_PROBLEM DESCRIPTION_
Retype nothing except the lines below from the one with "Да отговорим на" through the one with "07.08.10, 19:03:28", exactly, with images left out.

_INPUT_
::::::::
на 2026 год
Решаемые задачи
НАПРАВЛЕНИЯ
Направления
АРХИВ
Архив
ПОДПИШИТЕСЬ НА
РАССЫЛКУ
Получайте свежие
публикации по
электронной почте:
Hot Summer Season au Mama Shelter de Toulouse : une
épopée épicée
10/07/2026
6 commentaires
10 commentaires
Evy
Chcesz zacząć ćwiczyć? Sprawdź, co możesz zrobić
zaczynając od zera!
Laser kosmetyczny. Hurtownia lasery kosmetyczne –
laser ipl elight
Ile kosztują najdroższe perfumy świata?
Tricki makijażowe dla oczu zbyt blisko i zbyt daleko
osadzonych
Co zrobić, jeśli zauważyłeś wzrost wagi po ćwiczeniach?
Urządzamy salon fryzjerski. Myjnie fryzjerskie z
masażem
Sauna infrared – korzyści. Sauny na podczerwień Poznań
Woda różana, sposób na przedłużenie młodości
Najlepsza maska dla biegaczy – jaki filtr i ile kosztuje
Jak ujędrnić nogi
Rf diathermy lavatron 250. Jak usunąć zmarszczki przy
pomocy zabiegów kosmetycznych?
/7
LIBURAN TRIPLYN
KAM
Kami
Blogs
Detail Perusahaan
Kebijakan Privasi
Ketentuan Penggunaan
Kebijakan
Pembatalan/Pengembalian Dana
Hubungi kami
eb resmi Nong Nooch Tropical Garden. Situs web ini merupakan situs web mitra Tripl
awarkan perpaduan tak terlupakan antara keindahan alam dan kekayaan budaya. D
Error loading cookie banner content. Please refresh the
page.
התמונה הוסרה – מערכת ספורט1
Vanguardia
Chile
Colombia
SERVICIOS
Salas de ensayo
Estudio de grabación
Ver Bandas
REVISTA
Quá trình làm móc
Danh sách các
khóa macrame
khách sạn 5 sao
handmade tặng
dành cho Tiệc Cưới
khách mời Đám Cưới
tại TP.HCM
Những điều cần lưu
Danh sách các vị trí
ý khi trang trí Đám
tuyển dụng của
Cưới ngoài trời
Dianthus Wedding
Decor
::::::::
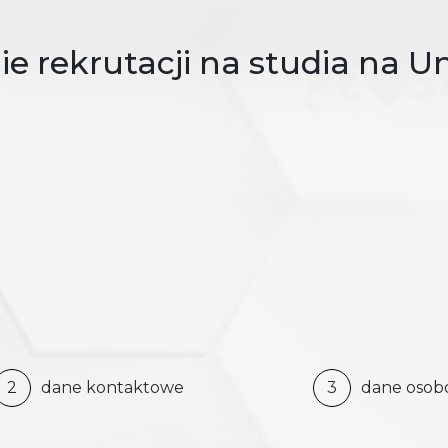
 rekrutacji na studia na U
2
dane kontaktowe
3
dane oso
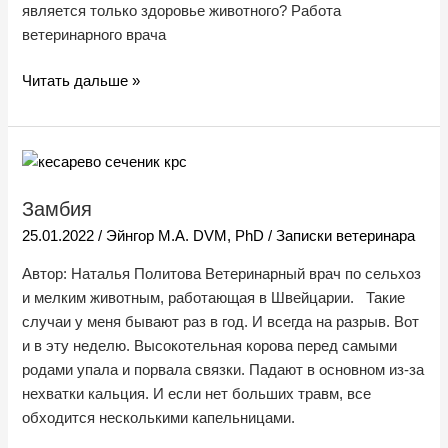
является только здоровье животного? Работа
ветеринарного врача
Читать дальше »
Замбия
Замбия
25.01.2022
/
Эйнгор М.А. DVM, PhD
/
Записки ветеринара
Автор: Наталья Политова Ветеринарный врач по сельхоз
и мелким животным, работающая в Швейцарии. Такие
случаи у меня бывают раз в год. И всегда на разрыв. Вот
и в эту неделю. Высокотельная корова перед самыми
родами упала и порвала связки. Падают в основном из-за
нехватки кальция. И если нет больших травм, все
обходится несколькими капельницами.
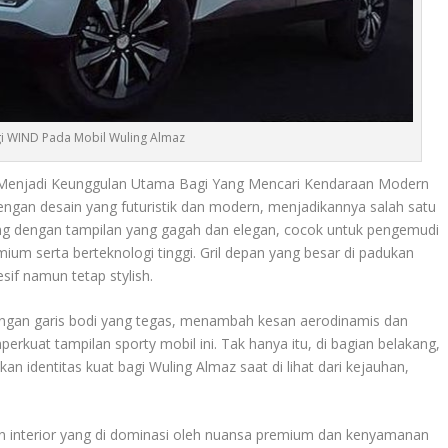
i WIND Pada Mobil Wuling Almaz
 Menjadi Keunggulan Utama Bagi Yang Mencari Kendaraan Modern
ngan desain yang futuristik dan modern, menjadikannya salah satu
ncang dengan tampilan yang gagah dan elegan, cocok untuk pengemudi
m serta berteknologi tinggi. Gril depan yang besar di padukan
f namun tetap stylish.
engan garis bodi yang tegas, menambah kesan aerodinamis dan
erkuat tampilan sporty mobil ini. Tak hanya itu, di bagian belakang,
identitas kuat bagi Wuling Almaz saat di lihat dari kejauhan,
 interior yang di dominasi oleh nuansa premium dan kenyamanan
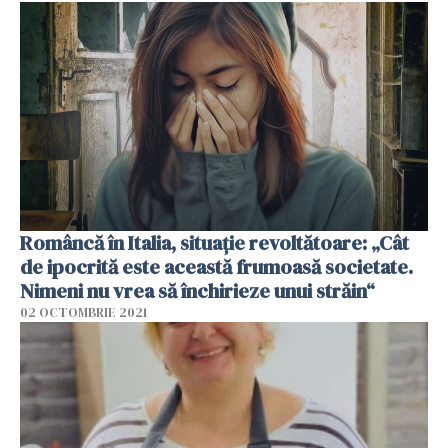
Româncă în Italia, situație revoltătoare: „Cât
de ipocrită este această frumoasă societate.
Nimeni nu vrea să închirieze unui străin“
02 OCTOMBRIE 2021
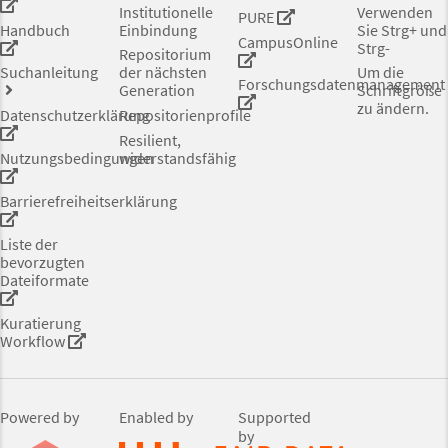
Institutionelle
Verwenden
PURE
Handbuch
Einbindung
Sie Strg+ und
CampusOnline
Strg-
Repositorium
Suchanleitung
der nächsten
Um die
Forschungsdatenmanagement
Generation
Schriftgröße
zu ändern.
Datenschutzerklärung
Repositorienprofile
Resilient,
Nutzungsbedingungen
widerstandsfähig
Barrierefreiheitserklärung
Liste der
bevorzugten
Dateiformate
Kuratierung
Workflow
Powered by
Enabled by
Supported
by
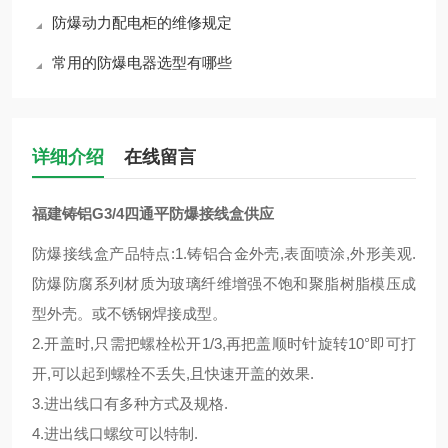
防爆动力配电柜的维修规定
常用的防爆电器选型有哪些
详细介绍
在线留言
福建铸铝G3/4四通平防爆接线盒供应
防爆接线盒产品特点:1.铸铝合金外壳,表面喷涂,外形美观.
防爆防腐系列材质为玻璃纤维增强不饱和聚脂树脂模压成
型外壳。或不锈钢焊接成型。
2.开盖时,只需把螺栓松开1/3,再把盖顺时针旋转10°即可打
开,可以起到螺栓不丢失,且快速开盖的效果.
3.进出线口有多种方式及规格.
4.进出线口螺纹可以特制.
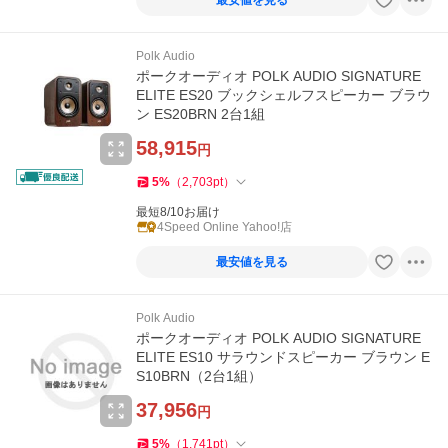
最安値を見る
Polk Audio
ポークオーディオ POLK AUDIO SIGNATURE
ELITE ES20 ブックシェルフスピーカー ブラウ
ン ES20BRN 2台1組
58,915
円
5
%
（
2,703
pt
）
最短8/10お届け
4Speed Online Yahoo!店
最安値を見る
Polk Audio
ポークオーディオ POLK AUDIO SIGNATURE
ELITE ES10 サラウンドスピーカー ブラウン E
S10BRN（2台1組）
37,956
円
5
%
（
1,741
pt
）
::::::::
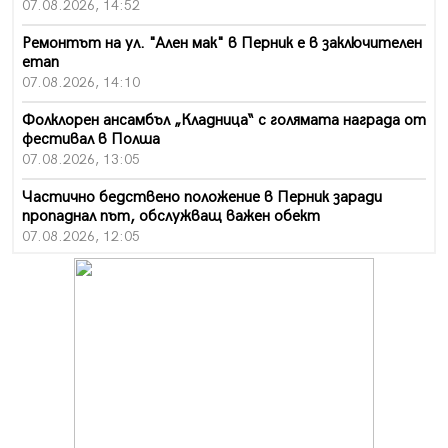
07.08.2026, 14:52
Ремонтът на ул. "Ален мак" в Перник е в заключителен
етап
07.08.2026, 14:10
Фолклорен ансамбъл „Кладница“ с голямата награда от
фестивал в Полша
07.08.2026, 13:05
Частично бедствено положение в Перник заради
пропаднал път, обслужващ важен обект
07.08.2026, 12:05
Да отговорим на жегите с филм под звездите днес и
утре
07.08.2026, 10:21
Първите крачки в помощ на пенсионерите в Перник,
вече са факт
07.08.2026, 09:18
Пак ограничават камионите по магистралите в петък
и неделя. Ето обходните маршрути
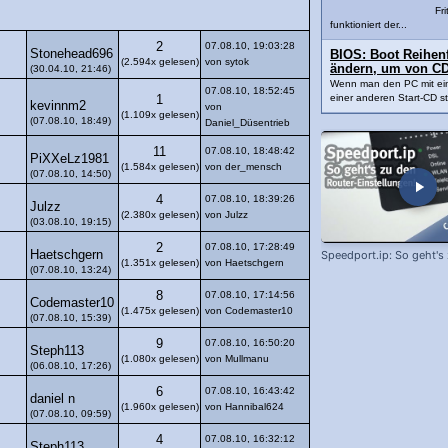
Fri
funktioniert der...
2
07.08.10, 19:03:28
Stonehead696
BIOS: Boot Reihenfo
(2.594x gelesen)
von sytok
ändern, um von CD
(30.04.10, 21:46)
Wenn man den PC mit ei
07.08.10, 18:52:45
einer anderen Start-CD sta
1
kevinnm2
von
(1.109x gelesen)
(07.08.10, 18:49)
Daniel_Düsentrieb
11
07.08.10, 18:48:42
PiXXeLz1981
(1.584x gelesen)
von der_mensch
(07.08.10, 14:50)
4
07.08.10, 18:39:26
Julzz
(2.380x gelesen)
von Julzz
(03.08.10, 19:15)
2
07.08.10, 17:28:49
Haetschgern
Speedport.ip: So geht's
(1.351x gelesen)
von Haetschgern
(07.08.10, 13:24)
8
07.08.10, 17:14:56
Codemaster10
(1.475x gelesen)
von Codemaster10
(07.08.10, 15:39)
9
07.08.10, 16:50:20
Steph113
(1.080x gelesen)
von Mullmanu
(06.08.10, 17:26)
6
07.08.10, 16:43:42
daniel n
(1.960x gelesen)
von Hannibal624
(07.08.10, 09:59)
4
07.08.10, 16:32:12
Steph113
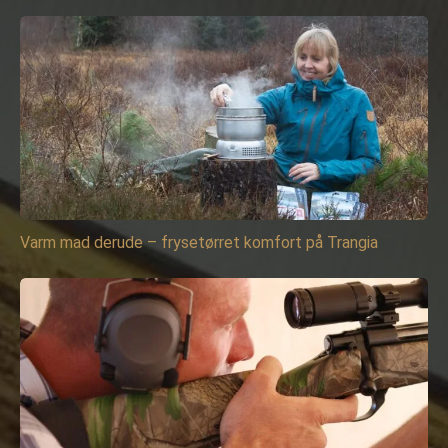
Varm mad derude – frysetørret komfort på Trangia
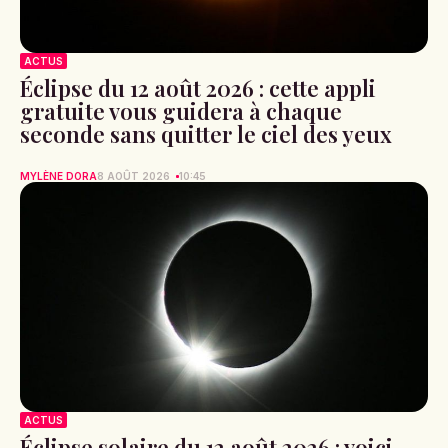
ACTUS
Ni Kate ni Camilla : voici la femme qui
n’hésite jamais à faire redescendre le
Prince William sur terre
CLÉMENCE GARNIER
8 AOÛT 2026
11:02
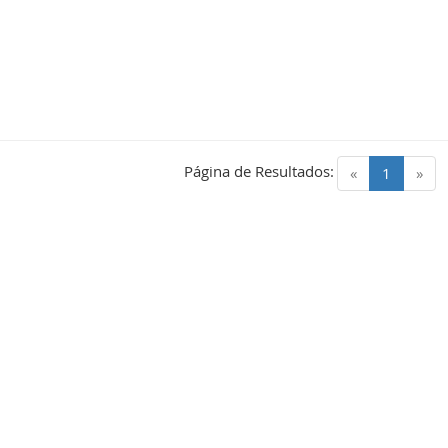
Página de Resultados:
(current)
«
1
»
::::::::
_YOUR RESPONSE_
Да отговорим на жегите с филм под звездите днес и
утре
07.08.2026, 10:21
Първите крачки в помощ на пенсионерите в Перник,
вече са факт
07.08.2026, 09:18
Пак ограничават камионите по магистралите в петък
и неделя. Ето обходните маршрути
Fri
funktioniert der...
2
07.08.10, 19:03:28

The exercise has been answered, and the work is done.